そうなのだ。鬼娘が断言したのにも関わらず、峰太郎はまだここが異世界だと信じきっているのだ。こんなことってあるだろうか? ほぼすべての亡者は死出の山の時点で事実を受け入れるのに。
生前の終わりなき残業の中での異世界への願望が彼の心をとうの昔に歪めてしまったのであった。
当然だが、六道輪廻において異世界ファンタジーに転生させるなどという道は無い。いくら食べても腹が膨れぬ餓鬼道なんかはある種のファンタジーだがそういうことではないだろう。
四十九日目の最終審査を前に、峰太郎の処遇を巡って十王全員で緊急会議が開かれることと相成った。
「閻魔王、ここは奴を焦熱地獄の那迦虫柱悪火受苦処に堕とすべきです!」
大会議室にて気の強い女教師という風貌の五官王が真っ先に主張した。空調が肌寒いのか露出が多い服装の上からカーディガンを羽織っている。何かと暑い地獄だが、地獄階層間温度差発電により閻魔王庁を含む全施設において空調が完備されている。しかし部屋を移動するごとに眼鏡が曇るので五官王は少しイライラしていた。
「異世界転生などというのは仏法の根幹である六道輪廻に明らかに相反する思想です!このままでは『転生』という言葉が間違って広まり末法の世になってしまう!邪宗を打ち砕くべくここは厳罰に処するべきです!」
「う~ん、でも他に何も悪いことしてないのに、いきなり地獄の六層目はキツすぎじゃないかしら~?」
おっとりとした口調で宋帝王が反論した。焦熱地獄ともなれば刑期は5京4568兆9600億年である。極貧生活の中でも万引きもしなかった人間の頭に釘を貫通させて五京年も虫に食わせるのは酷というものである。
閻魔帳を見ても目立った罪は見受けられず、峰太郎はむしろ極楽に入れておくべき人間なのだが、しかしあのまま極楽に放り込んだら混乱は必死である。
議論は紛糾を極めた。
異世界転生ものでは努力を無とした考えを説いているので黒鉄縄ビョウ刀解受苦処に送るべきだ、いや畜生道に堕として現実の厳しさをもう一度痛感させるべきだ、もう一度人道で仏の教えを学ばせるべきだなど様々な意見が出されたが、閻魔王のある一言で議論は終結し、彼の命運は決まった。

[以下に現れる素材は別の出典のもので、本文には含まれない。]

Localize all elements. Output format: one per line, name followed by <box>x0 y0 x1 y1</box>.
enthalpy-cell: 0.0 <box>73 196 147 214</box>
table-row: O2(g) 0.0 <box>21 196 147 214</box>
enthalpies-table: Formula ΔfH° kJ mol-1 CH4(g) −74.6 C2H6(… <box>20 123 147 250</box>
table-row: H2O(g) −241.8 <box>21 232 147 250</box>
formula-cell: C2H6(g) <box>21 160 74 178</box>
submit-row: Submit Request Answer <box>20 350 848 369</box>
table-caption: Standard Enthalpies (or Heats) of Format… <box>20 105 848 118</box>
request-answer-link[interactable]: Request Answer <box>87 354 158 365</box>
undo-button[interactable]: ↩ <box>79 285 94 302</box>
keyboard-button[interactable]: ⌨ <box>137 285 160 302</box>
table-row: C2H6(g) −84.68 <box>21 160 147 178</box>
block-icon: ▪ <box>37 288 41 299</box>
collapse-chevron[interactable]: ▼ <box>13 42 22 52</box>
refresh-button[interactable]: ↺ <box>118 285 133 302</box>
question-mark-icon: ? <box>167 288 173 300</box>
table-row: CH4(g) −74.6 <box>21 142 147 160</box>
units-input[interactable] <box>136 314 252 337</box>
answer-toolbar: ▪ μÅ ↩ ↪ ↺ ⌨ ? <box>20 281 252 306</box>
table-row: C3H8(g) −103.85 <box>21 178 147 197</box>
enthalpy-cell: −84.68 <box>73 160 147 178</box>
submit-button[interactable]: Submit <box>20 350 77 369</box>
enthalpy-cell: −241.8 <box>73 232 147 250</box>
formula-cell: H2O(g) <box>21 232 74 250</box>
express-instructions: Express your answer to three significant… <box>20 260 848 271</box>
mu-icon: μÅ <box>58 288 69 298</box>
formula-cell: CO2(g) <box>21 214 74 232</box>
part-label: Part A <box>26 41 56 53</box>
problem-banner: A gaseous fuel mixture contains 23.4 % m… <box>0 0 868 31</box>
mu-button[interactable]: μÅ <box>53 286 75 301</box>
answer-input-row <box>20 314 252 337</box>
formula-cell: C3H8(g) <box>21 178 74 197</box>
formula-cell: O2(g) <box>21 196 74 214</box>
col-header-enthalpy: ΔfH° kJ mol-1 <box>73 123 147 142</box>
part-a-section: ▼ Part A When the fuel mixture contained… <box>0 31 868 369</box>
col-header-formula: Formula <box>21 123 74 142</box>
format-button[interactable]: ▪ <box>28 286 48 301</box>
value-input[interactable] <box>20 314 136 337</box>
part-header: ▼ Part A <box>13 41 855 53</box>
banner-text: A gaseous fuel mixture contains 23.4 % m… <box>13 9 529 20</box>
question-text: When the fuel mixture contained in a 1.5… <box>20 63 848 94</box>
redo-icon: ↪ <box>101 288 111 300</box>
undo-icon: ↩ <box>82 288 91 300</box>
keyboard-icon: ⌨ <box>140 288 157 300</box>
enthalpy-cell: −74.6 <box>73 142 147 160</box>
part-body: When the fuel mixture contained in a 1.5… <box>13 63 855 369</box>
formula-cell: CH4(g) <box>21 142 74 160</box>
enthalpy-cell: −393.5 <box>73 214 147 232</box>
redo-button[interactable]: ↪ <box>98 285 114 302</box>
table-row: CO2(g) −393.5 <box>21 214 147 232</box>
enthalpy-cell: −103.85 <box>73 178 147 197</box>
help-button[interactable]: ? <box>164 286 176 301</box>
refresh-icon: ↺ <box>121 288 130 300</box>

「しかしこういう異世界ものって西洋っぽいものばかりじゃな。ならあやつも西洋の地獄なら満足するのではないのかのう?」
かくして須磨峰太郎は地獄に落ちた。キリスト教の地獄にである。第何圏やら第何嚢に極秘に赴いて、悪魔やらミノタウロスやらの獄卒と戦うのである。以前から閻魔王が思い描いていたプランである。
つまりはライバル店への妨害であった。
地獄なだけあって非常につらく苦しい戦いの日々であったが、本人としては鬼娘と一緒にダンジョンに潜ってると思い込んでるので幸福なのである。
ボロボロのスニーカーも戻ってきて、地上では得られなかった真の充実感が彼を満たしていた。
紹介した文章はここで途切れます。